[STORED DATA]
________
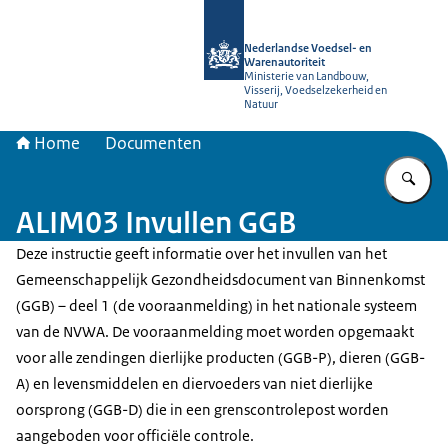
Naar de homepage van NVWA
Nederlandse Voedsel- en
Warenautoriteit
Ministerie van Landbouw,
Visserij, Voedselzekerheid en
Natuur
Home
Documenten
Vu
ALIM03 Invullen GGB
Deze instructie geeft informatie over het invullen van het
Gemeenschappelijk Gezondheidsdocument van Binnenkomst
(GGB) – deel 1 (de vooraanmelding) in het nationale systeem
van de NVWA. De vooraanmelding moet worden opgemaakt
voor alle zendingen dierlijke producten (GGB-P), dieren (GGB-
A) en levensmiddelen en diervoeders van niet dierlijke
oorsprong (GGB-D) die in een grenscontrolepost worden
aangeboden voor officiële controle.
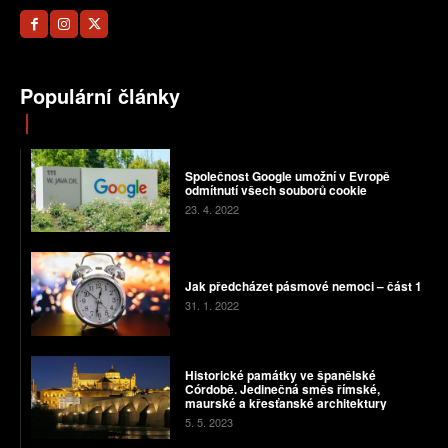
Populární články
Společnost Google umožní v Evropě
odmítnutí všech souborů cookie
23. 4. 2022
Jak předcházet pásmové nemoci – část 1
31. 1. 2022
Historické památky ve španělské
Córdobě. Jedinečná směs římské,
maurské a křesťanské architektury
5. 5. 2023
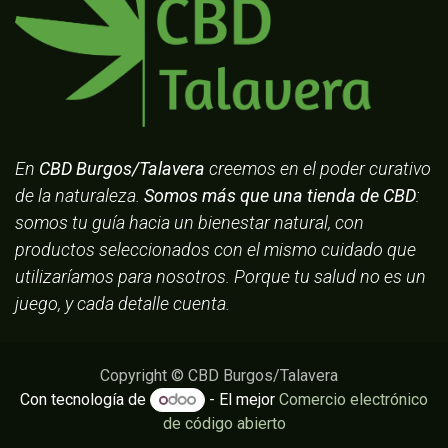
En
CBD Burgos/Talavera
creemos en el poder curativo
de la naturaleza.
Somos más que una tienda de CBD
:
somos tu guía hacia un bienestar natural, con
productos seleccionados con el mismo cuidado que
utilizaríamos para nosotros. Porque tu salud no es un
juego, y cada detalle cuenta.
Copyright © CBD Burgos/Talavera
Con tecnología de
- El mejor
Comercio electrónico
de código abierto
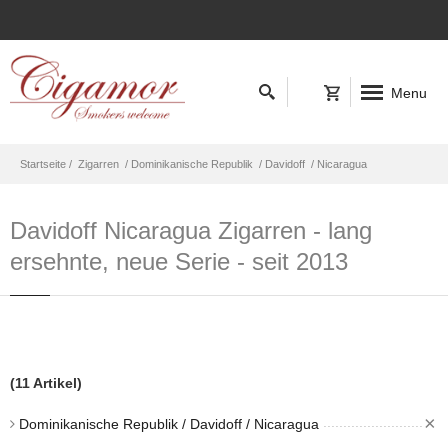
Menu
Startseite /
Zigarren
/ Dominikanische Republik
/ Davidoff
/ Nicaragua
Davidoff Nicaragua Zigarren - lang
ersehnte, neue Serie - seit 2013
(11 Artikel)
×
Dominikanische Republik / Davidoff / Nicaragua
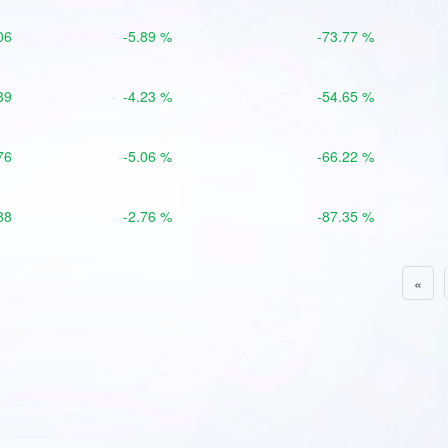
06
-5.89 %
-73.77 %
39
-4.23 %
-54.65 %
76
-5.06 %
-66.22 %
88
-2.76 %
-87.35 %
«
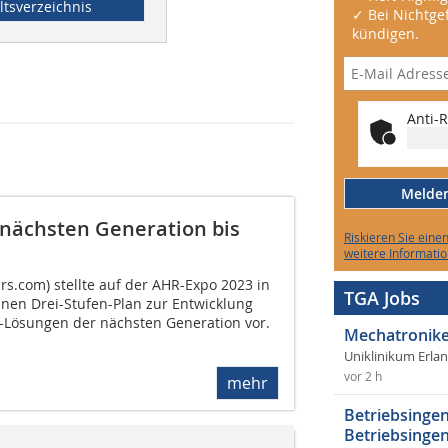
ltsverzeichnis
✓ Bei Nichtgef
kündigen.
Anti-R
Melden 
 nächsten Generation bis
Riskieren Sie eine
weitere Informatio
.com) stellte auf der AHR-Expo 2023 in
TGA Jobs
inen Drei-Stufen-Plan zur Entwicklung
ösungen der nächsten Generation vor.
Mechatronike
Uniklinikum Erla
vor 2 h
mehr
Betriebsingen
Betriebsingen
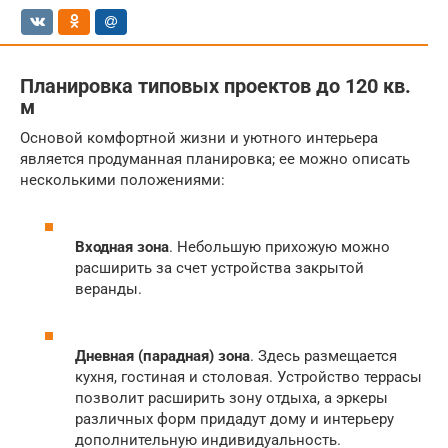
Планировка типовых проектов до 120 кв.
м
Основой комфортной жизни и уютного интерьера
является продуманная планировка; ее можно описать
несколькими положениями:
Входная зона
. Небольшую прихожую можно
расширить за счет устройства закрытой
веранды.
Дневная (парадная) зона
. Здесь размещается
кухня, гостиная и столовая. Устройство террасы
позволит расширить зону отдыха, а эркеры
различных форм придадут дому и интерьеру
дополнительную индивидуальность.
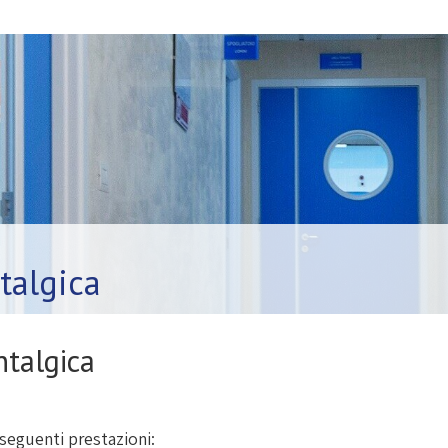
talgica
ntalgica
 seguenti prestazioni:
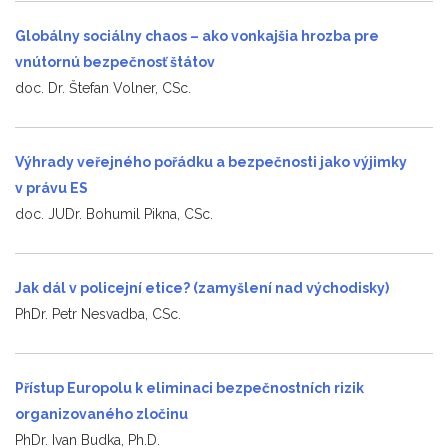
Globálny sociálny chaos – ako vonkajšia hrozba pre
vnútornú bezpečnosť štátov
doc. Dr. Štefan Volner, CSc.
Výhrady veřejného pořádku a bezpečnosti jako výjimky
v právu ES
doc. JUDr. Bohumil Pikna, CSc.
Jak dál v policejní etice? (zamyšlení nad východisky)
PhDr. Petr Nesvadba, CSc.
Přístup Europolu k eliminaci bezpečnostních rizik
organizovaného zločinu
PhDr. Ivan Budka, Ph.D.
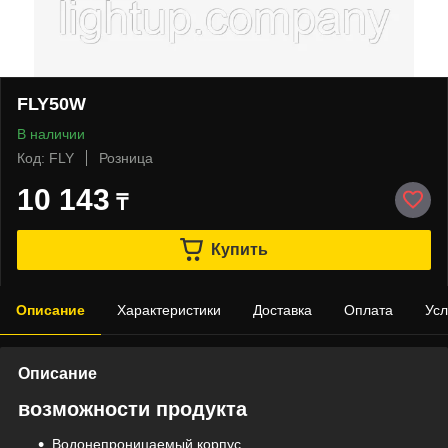
FLY50W
В наличии
Код: FLY
Розница
10 143
₸
Купить
Описание
Характеристики
Доставка
Оплата
Усл
Описание
возможности продукта
Водонепроницаемый корпус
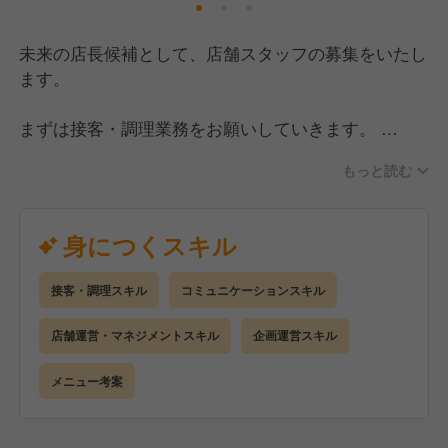
未来の店長候補として、店舗スタッフの募集をいたし
ます。
まずは接客・調理業務をお願いしていきます。
経験にあわせてお仕事をお任せしますので、徐々にで
もっと読む
きることを増やしていきましょう！
慣れてきたら後輩やアルバイトさんのフォローもお願
いしていきますが、ゆくゆくは店長を目指していただ
身につくスキル
きたいので、
数字面含めた店舗運営業務にも携わっていただけたら
接客・調理スキル
コミュニケーションスキル
と思います。
店舗運営・マネジメントスキル
企画運営スキル
今回は人手不足ではなく戦力強化の採用となりますの
で、飲食未経験の方も応募OKです。
メニュー考案
そして、「くいもの屋わん」はチェーン店ではありま
すが、各店舗の個性を大事にしています。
________
[TASK GOAL]
Going through the listing above, copy out every line that has the string "Talavera".

[WRITTEN RESPONSE]
CBD Burgos/Talavera
Copyright © CBD Burgos/Talavera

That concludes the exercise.